Friday, 25 January 2019

Live/Dead – THE GRATEFUL DEAD**

Dark Star/Saint Stephen/The Eleven/Turn On Your Love Light/Death Don’t Have No Mercy/Feedback/And We Bid You Goodnight

A very clever title for the first live Grateful Dead album recorded at the Avalon Ballroom, San Francisco and Fillmore West in early 1969. The double LP Live/Dead gives the listener exactly what to expect from a Grateful Dead concert, and therein lies the problem. (US:64)

Live/Dead is a brilliant album that beautifully documents The Grateful Dead at their best in the live setting during this era. The musicianship is beautiful and crisp; Jerry Garcia's voice sounds pristine and Phil Lesh's performance on bass is outstanding. As for the song selection, it showcases the band's diverse set of influences, from jazz, to free improvisations, to rock and blues.”

“This is so very typical of their output during this period, featuring their standard improvisations infinitum and endless noodling. Some of this sounds great, some, substantially less interesting.”

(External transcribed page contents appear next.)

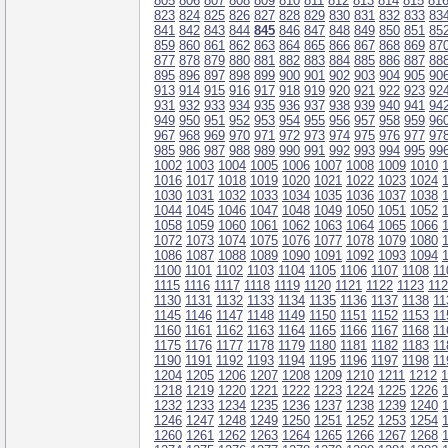
805
806
807
808
809
810
811
812
813
814
815
81
823
824
825
826
827
828
829
830
831
832
833
83
841
842
843
844
845
846
847
848
849
850
851
85
859
860
861
862
863
864
865
866
867
868
869
87
877
878
879
880
881
882
883
884
885
886
887
88
895
896
897
898
899
900
901
902
903
904
905
90
913
914
915
916
917
918
919
920
921
922
923
92
931
932
933
934
935
936
937
938
939
940
941
94
949
950
951
952
953
954
955
956
957
958
959
96
967
968
969
970
971
972
973
974
975
976
977
97
985
986
987
988
989
990
991
992
993
994
995
99
1002
1003
1004
1005
1006
1007
1008
1009
1010
1016
1017
1018
1019
1020
1021
1022
1023
1024
1030
1031
1032
1033
1034
1035
1036
1037
1038
1044
1045
1046
1047
1048
1049
1050
1051
1052
1058
1059
1060
1061
1062
1063
1064
1065
1066
1072
1073
1074
1075
1076
1077
1078
1079
1080
1086
1087
1088
1089
1090
1091
1092
1093
1094
1100
1101
1102
1103
1104
1105
1106
1107
1108
11
1115
1116
1117
1118
1119
1120
1121
1122
1123
11
1130
1131
1132
1133
1134
1135
1136
1137
1138
11
1145
1146
1147
1148
1149
1150
1151
1152
1153
11
1160
1161
1162
1163
1164
1165
1166
1167
1168
11
1175
1176
1177
1178
1179
1180
1181
1182
1183
11
1190
1191
1192
1193
1194
1195
1196
1197
1198
11
1204
1205
1206
1207
1208
1209
1210
1211
1212
1
1218
1219
1220
1221
1222
1223
1224
1225
1226
1232
1233
1234
1235
1236
1237
1238
1239
1240
1246
1247
1248
1249
1250
1251
1252
1253
1254
1260
1261
1262
1263
1264
1265
1266
1267
1268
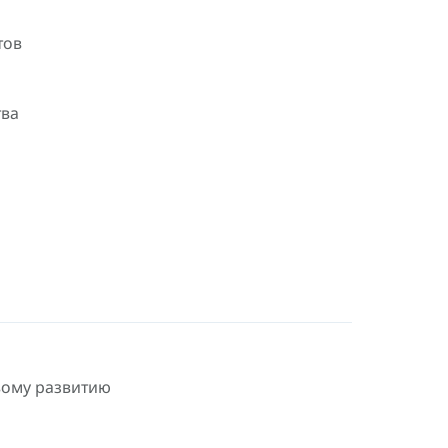
тов
тва
вому развитию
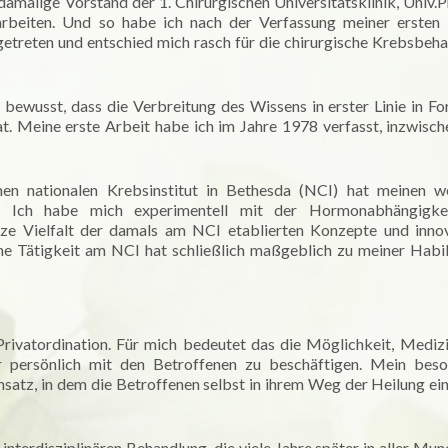
malige Vorstand der 1. Chirurgischen Universitätsklinik, Univ.Pr
u arbeiten. Und so habe ich nach der Verfassung meiner ersten
treten und entschied mich rasch für die chirurgische Krebsbeh
bewusst, dass die Verbreitung des Wissens in erster Linie in F
at. Meine erste Arbeit habe ich im Jahre 1978 verfasst, inzwisch
en nationalen Krebsinstitut in Bethesda (NCI) hat meinen w
t. Ich habe mich experimentell mit der Hormonabhängigke
nze Vielfalt der damals am NCI etablierten Konzepte und inno
he Tätigkeit am NCI hat schließlich maßgeblich zu meiner Habil
Privatordination. Für mich bedeutet das die Möglichkeit, Mediz
r persönlich mit den Betroffenen zu beschäftigen. Mein beso
satz, in dem die Betroffenen selbst in ihrem Weg der Heilung ei
nterdisziplinären Behandlung, die viele Jahre später in aller Mun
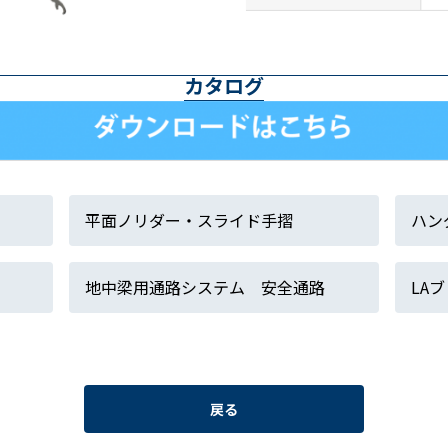
カタログ
平面ノリダー・スライド手摺
ハン
地中梁用通路システム 安全通路
LA
戻る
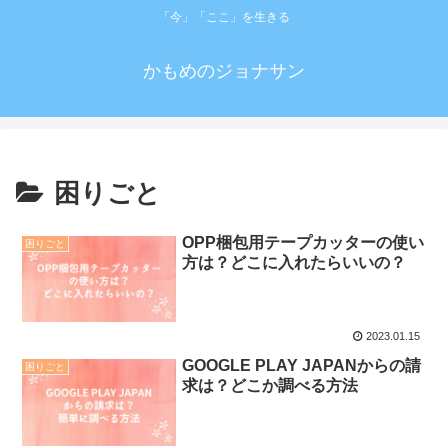
「今」「ここ」を生きる
かもめのジョナサン
困りごと
OPP梱包用テープカッターの使い
困りごと
方は？どこに入れたらいいの？
2023.01.15
GOOGLE PLAY JAPANからの請
困りごと
求は？どこか調べる方法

“A lot of people get lost on side B with the boring Death. And many people cannot handle stuff like feedback.”

“I don't like this album, after listening to Working Man's Dead and American Beauty I was expecting that crisp organic musicianship. However, all I found was a lot of time being wasted. Classic early Dead, but probably only for deadheads and the like.”

“My problems with Live/Dead are encapsulated within the first track, Dark Star. Here, the band take a good, six minute song and stretch it out to 23+ minutes without actually adding anything interesting to it. There are only a few bands talented enough to make me want to listen to 17 minutes of jamming and The Dead are nowhere near that level. St. Stephen, by contrast, is a great little song. Clocking in at six minutes, it isn’t exactly the pinnacle of precision and efficiency, but the looseness actually adds to its charms. Beyond that, the rest of the songs are nice, but they are stretched far beyond their breaking points, making the whole proposition a waste of time.”

“The music on Live Dead is powerful and throbbing, but at the same time mellow with a mystical, playful, sentimental sense that transports one to another world.”